LAWRENCEVILLE, N.J., Jan. 7, 2016 /PRNewswire/ -- Celsion Corporation (NASDAQ: CLSN), today announced new translational data from its Phase 1b study of GEN-1 in patients with platinum-resistant ovarian cancer. GEN-1 is an IL-12 DNA plasmid vector encased in a nanoparticle delivery system, which enables cell transfection followed by persistent, local secretion of the IL-12 protein. The new data demonstrate that intraperitoneally-administered GEN-1 produces an immunologically distinct IL-12 protein that is localized at the tumor site and lasts for up to one week after a single treatment. Furthermore, concomitant increases in IFN-γ and TNF- α indicate that the IL-12 produced following treatment with GEN-1 treatment is immunologically active. Celsion Corporation is a fully integrated oncology company focused on the development of a portfolio of innovative cancer treatments, including directed chemotherapies, immunotherapies and RNA- or DNA-based therapies for the treatment of cancer and other difficult-to-treat diseases.

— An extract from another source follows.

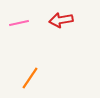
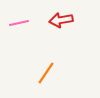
orange line: moved 16 px right, 5 px up
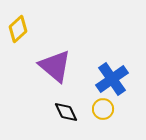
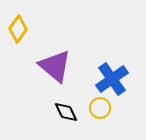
yellow diamond: rotated 12 degrees counterclockwise
yellow circle: moved 3 px left, 1 px up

"We now have clear clinical evidence that treatment of platinum-resistant ovarian cancer with GEN-1 produces a sustained, localized immune response, which then translates to the compelling activity and tolerability profile we have seen in early clinical studies," said Khursheed Anwer, Ph.D., executive vice president and chief scientific officer of Celsion. "These data also provide additional evidence of GEN-1's ability to overcome the limitations associated with recombinant IL-12, which has a very short half-life and results in high systemic levels of IL-12, leading to potentially severe toxicities. We plan to build on these data and advance our understanding of GEN-1's mechanism of action further with additional translational research as part of our ongoing OVATION Study."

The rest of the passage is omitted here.